La pubblicità cerca nuovi linguaggi e si esercita sui nuovi media. Cercando di ridefinirsi per affrontare la grande trasformazione che accompagna l’avvento dell’era post-industriale.
I fenomeni sono molteplici e le sperimentazioni significative. Ma molti addetti ai lavori si domandano ancora se il mercato sia maturo per cambi di rotta profondi. Eppure alcuni comportamenti sono già evidenti:
1. Una ricerca della Sems ha dimostrato che almeno il 65% degli italiani che usano i motori di ricerca sul web li consultano per approfondire la loro conoscenza di un prodotto del quale hanno avuto informazione attraverso la pubblicità offline. Il che significa che nella dinamica crossmediale tipica di ogni persona, il web ha trovato un posto molto significativo nella popolazione italiana.
2. Il valore immateriale dei prodotti è ormai parte integrante delle motivazioni d’acquisto. E del valore immateriale è parte integrante la storia che è collegata al prodotto. Una storia complessa, fatta sempre più spesso della biografia di chi lo ha pensato, del design con il quale è progettato, dei tratti culturali ai quali è collegato.

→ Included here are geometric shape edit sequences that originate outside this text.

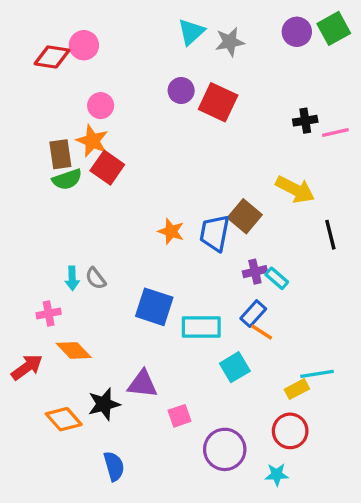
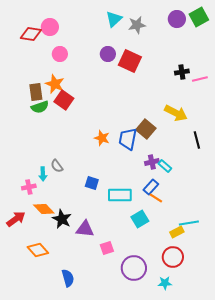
pink circle: (101, 106) -> (60, 54), moved
cyan arrow: (72, 278) -> (43, 174), moved
blue square: (154, 307) -> (92, 183), size x0.6
black star: (104, 404) -> (62, 219), moved, turned -30

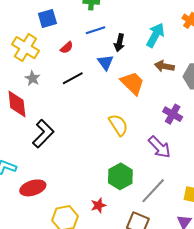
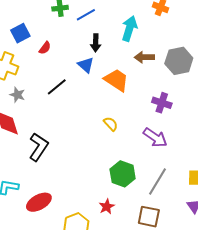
blue line: (96, 30) -> (86, 15), moved
red semicircle: (67, 48) -> (45, 48), moved
yellow semicircle: (118, 125) -> (111, 124), size x0.7

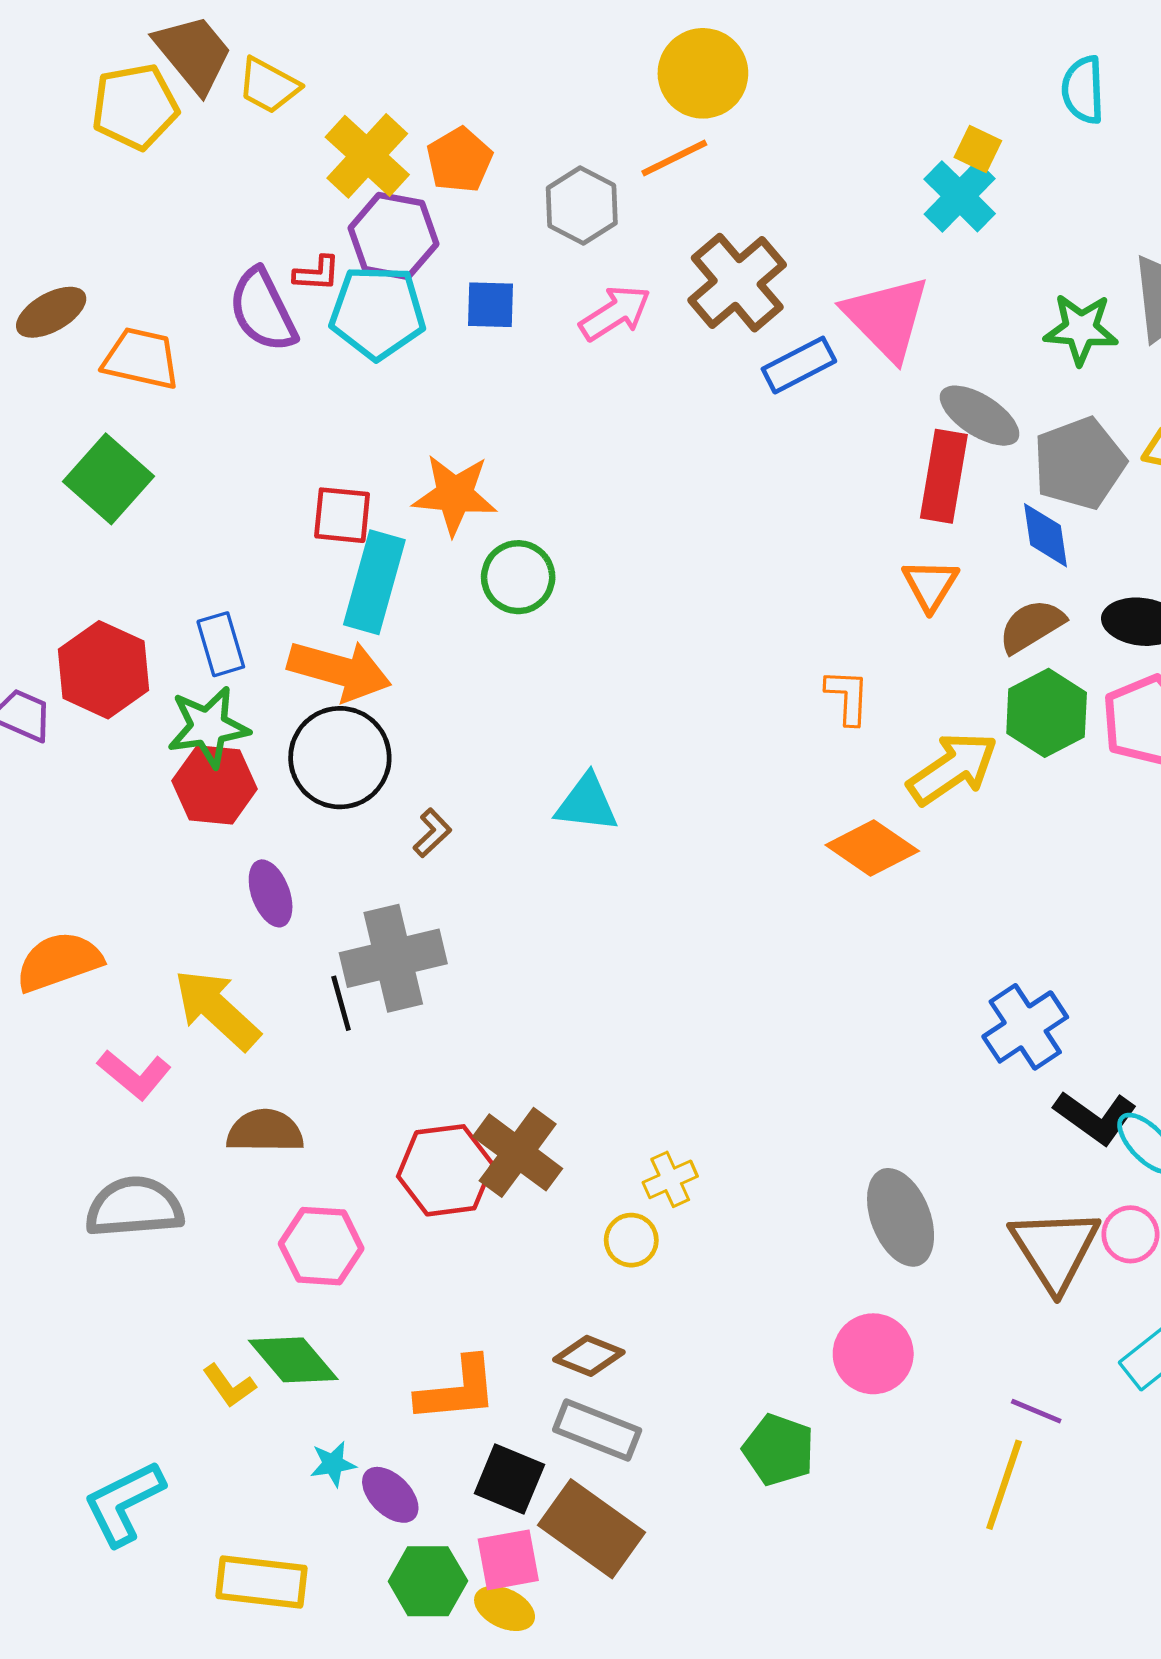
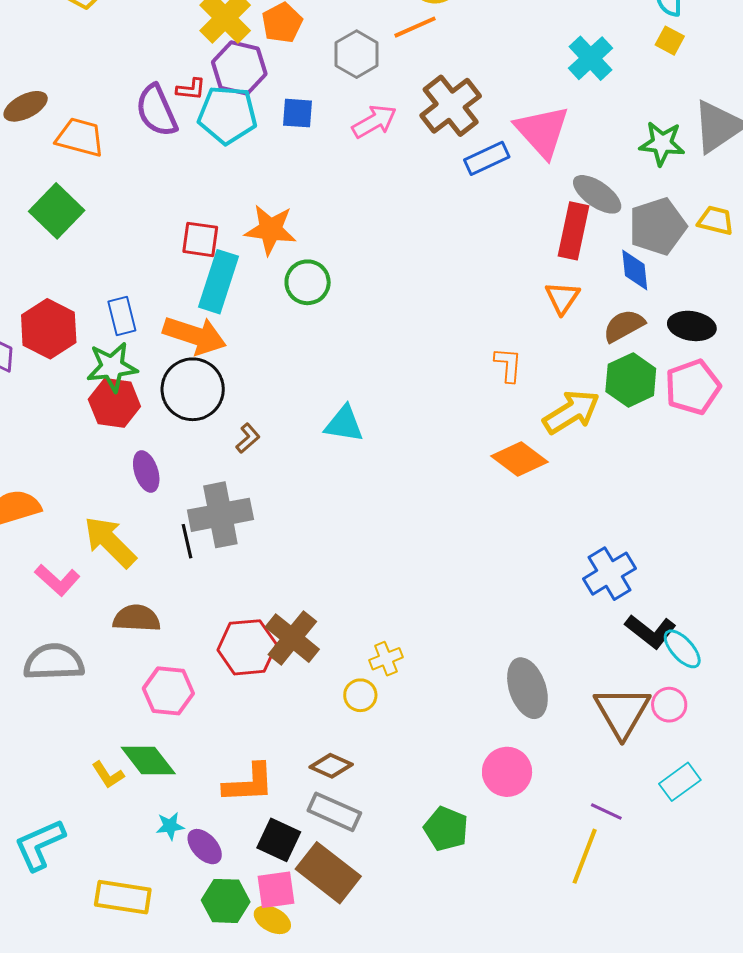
yellow square: (978, 149) -> (670, 41), moved

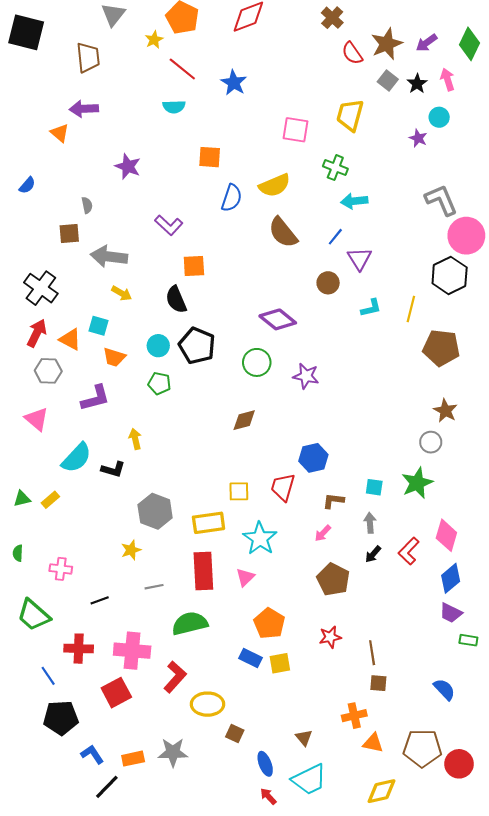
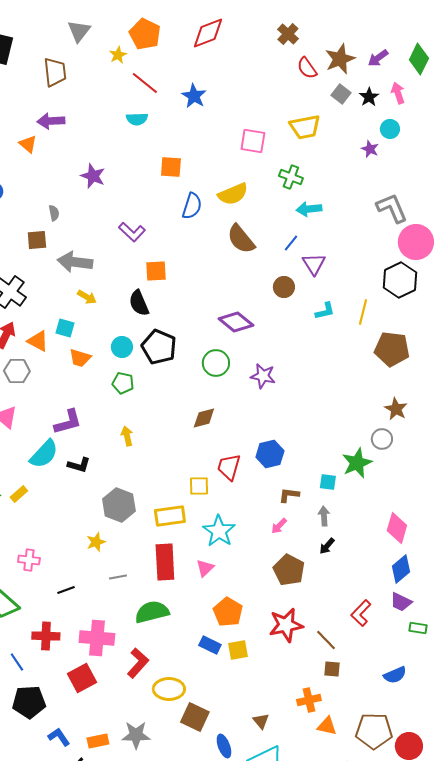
yellow trapezoid: (350, 115) -> (305, 127), turned -116
purple L-shape: (95, 398) -> (68, 422), moved
yellow arrow: (135, 439) -> (127, 436), moved
green star: (417, 483) -> (357, 463), moved
red trapezoid: (283, 487) -> (229, 467), moved
red L-shape: (409, 551) -> (361, 613), moved
red star: (330, 637) -> (286, 625), size x1.6
brown line: (372, 653) -> (326, 640), turned -35
blue semicircle: (444, 689) -> (395, 675), turned 110
brown square: (235, 733) -> (195, 717), size x1.6

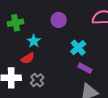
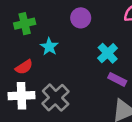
red semicircle: (28, 58) -> (24, 67), moved
gray cross: (37, 80) -> (56, 98), size x1.5

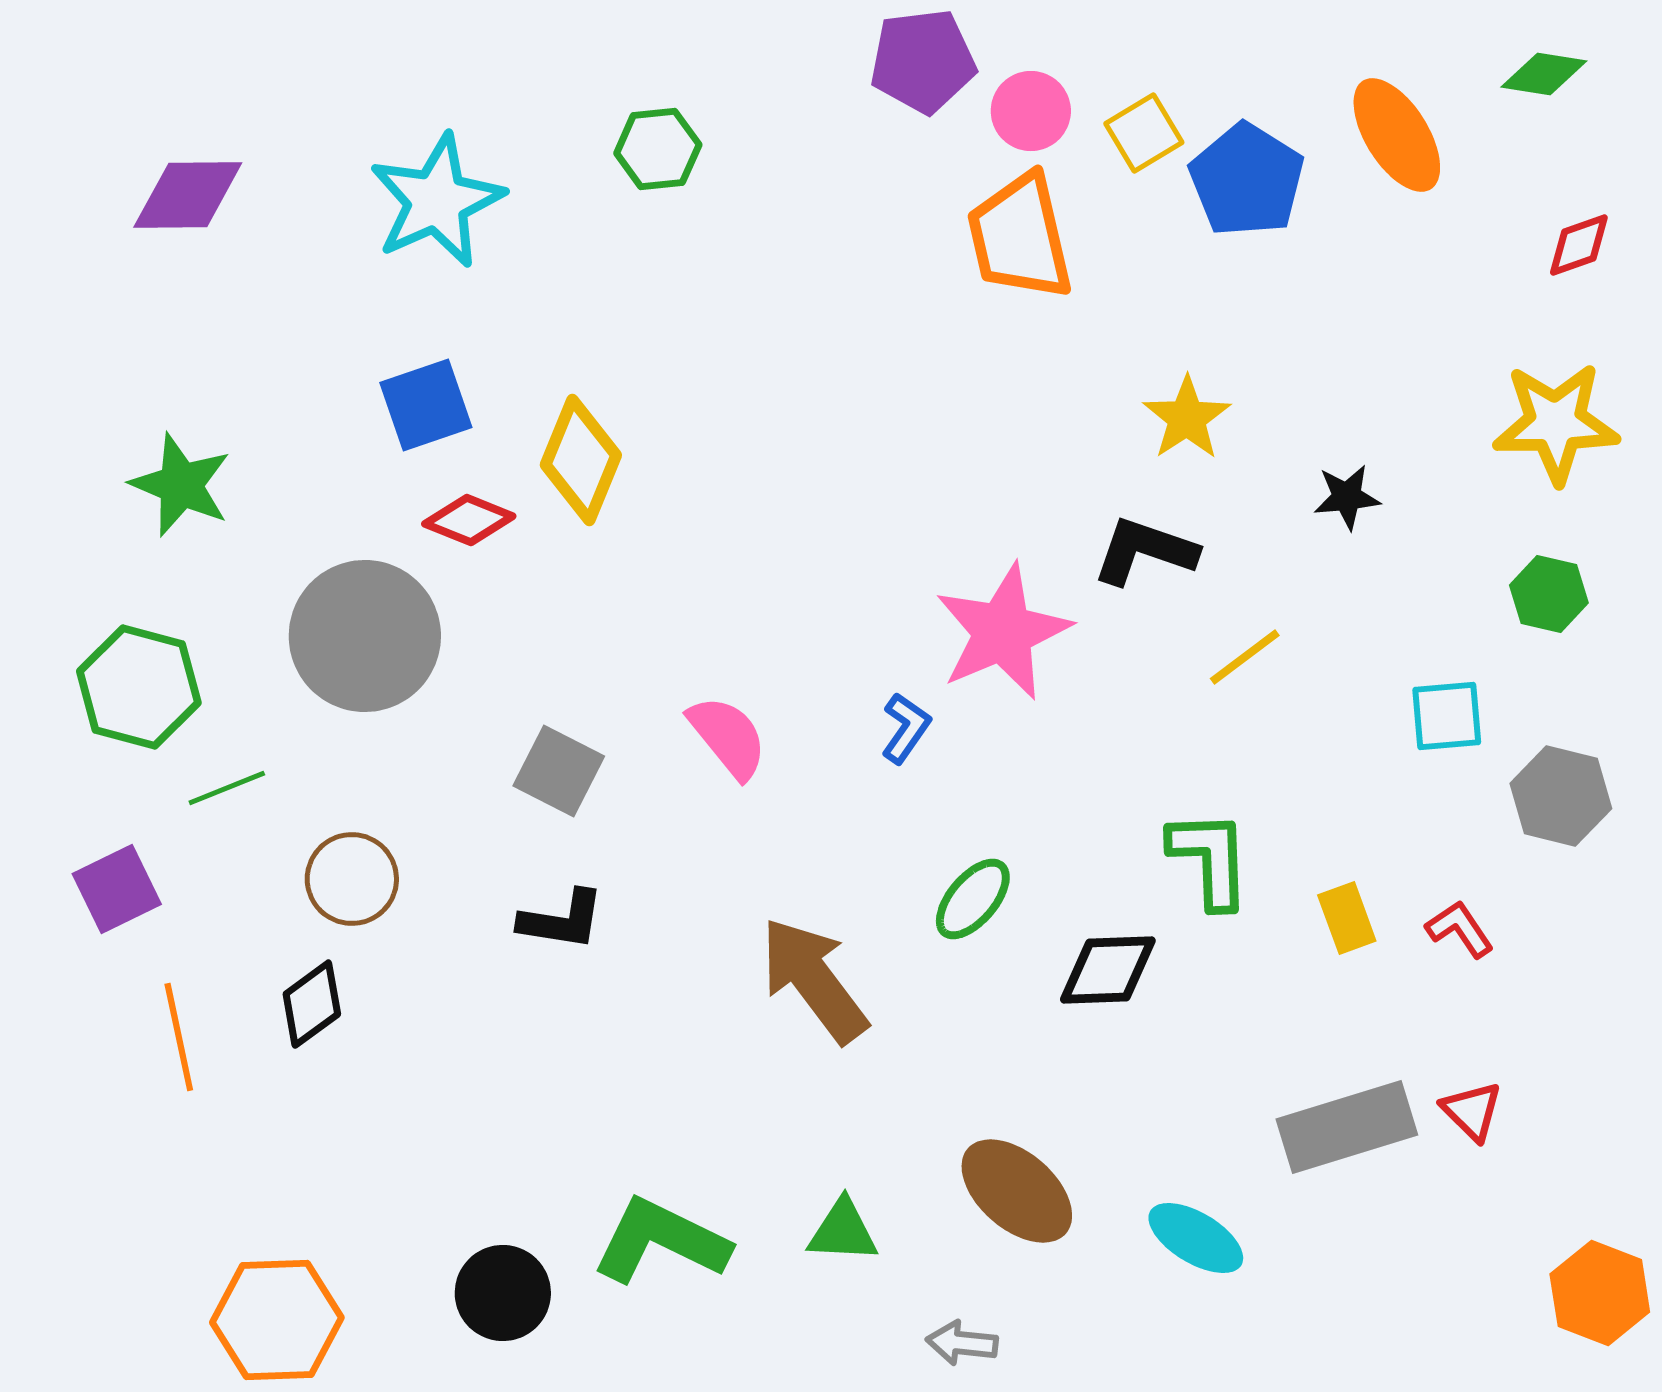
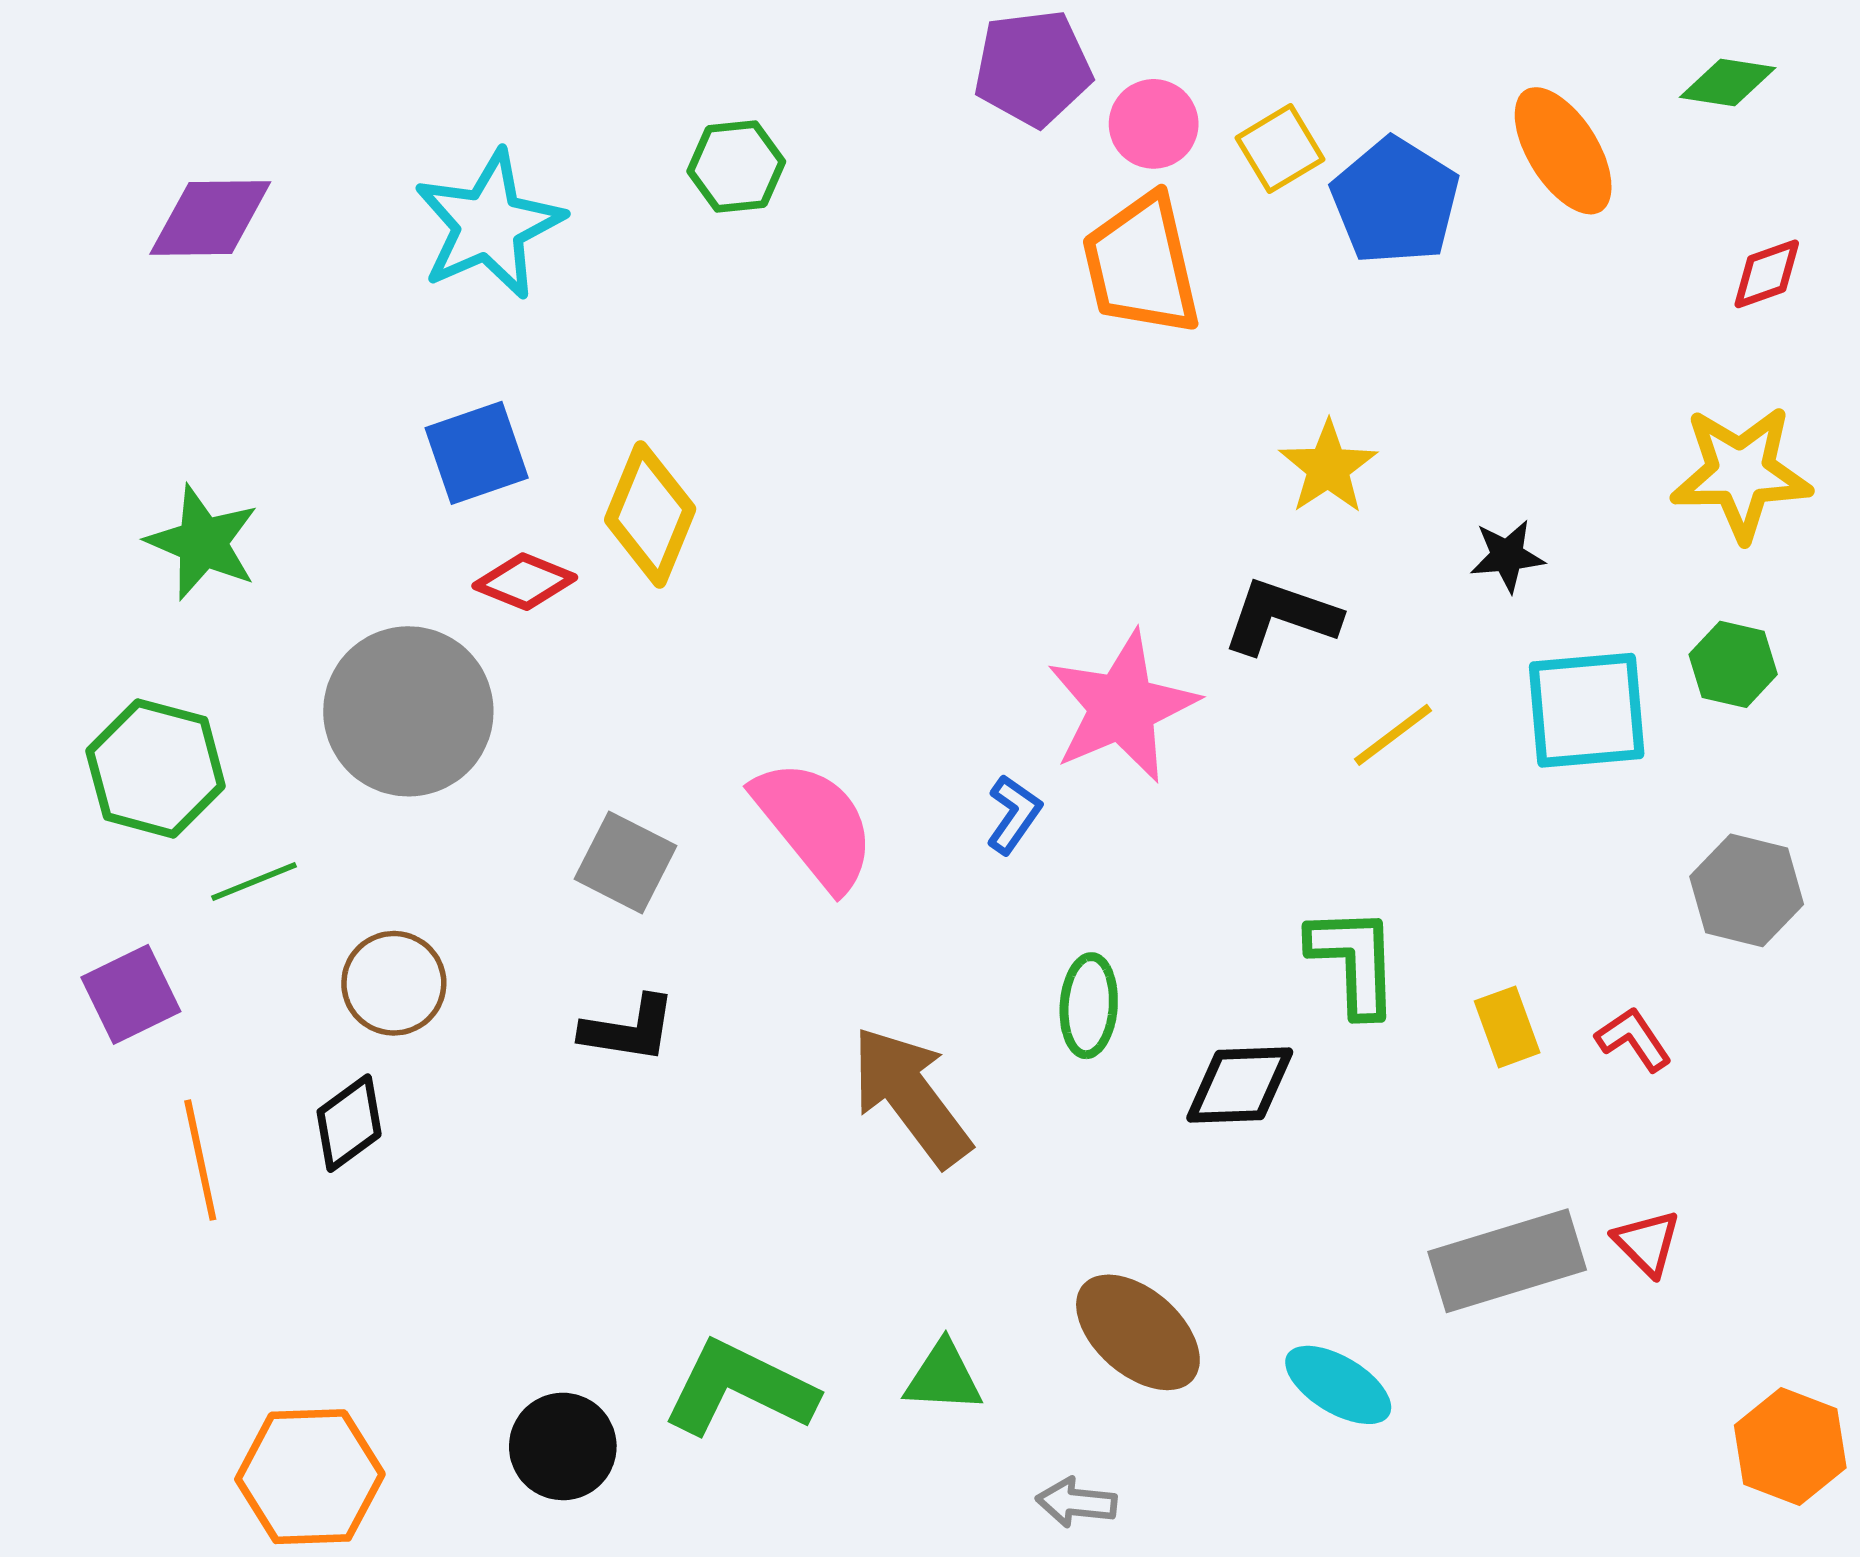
cyan square: (1447, 716) -> (1587, 710), moved, size x1.5
pink semicircle: (728, 737) -> (815, 824), size x1.4
green ellipse: (973, 899) -> (1089, 1006), turned -36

3. La pubblicità cessa di essere soltanto un’attività che si giustappone al prodotto per farlo vendere. È per certi versi anche parte integrante del prodotto. Contribuisce a crearne il senso e l’identità. Questo non vale solo per i prodotti della moda: vale sempre di più per tutti i prodotti a valore aggiunto.
Questo genere di pubblicità che fa parte di una sorta di design allargato dei prodotti e servizi, forse, non si chiamerà sempre "pubblicità". La sua funzione ha a che fare con una ricerca di senso. Ma allora deve essere veritiera. E non può più permettersi di essere manipolatoria.